* _TRY IT_: Transcribe the entries exactly; images are not part of the copy.

====== INFORMATION SUPPLIED ======

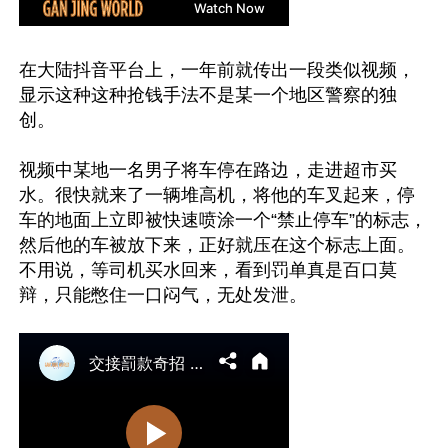
在大陆抖音平台上，一年前就传出一段类似视频，
显示这种这种抢钱手法不是某一个地区警察的独
创。

视频中某地一名男子将车停在路边，走进超市买
水。很快就来了一辆堆高机，将他的车叉起来，停
车的地面上立即被快速喷涂一个“禁止停车”的标志，
然后他的车被放下来，正好就压在这个标志上面。
不用说，等司机买水回来，看到罚单真是百口莫
辩，只能憋住一口闷气，无处发泄。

======

* _TASK OUTPUT_:
在大陆抖音平台上，一年前就传出一段类似视频，
显示这种这种抢钱手法不是某一个地区警察的独
创。

视频中某地一名男子将车停在路边，走进超市买
水。很快就来了一辆堆高机，将他的车叉起来，停
车的地面上立即被快速喷涂一个“禁止停车”的标志，
然后他的车被放下来，正好就压在这个标志上面。
不用说，等司机买水回来，看到罚单真是百口莫
辩，只能憋住一口闷气，无处发泄。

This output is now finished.